▶ [Task objective]: Without including pictures, set down every record exactly as it stands.

▶ [Listed records]:
----
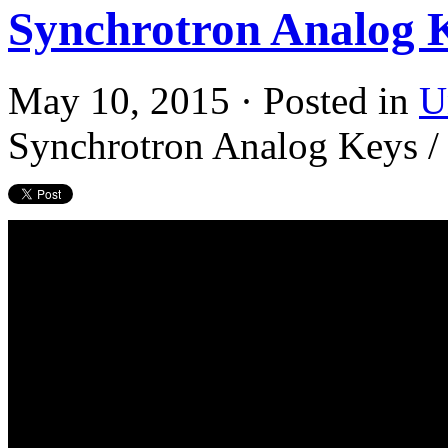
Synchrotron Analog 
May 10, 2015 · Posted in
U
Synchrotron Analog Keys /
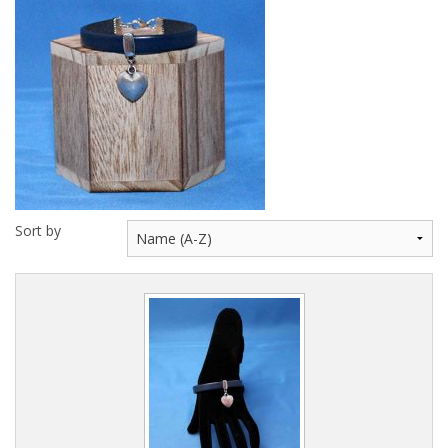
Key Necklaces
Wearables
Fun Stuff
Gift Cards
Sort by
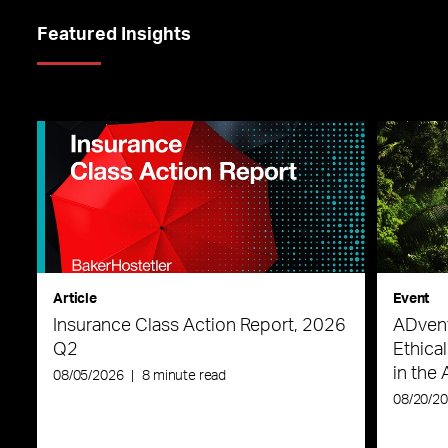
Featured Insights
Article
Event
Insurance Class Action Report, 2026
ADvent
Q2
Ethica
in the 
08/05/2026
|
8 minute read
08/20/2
----
▶ [Response area]:
Synchrotron Analog 
May 10, 2015 · Posted in
U
Synchrotron Analog Keys /
Key Necklaces
Wearables
Fun Stuff
Gift Cards
Sort by
Featured Insights
Article
Event
Insurance Class Action Report, 2026
ADvent
Q2
Ethica
in the 
08/05/2026
|
8 minute read
08/20/2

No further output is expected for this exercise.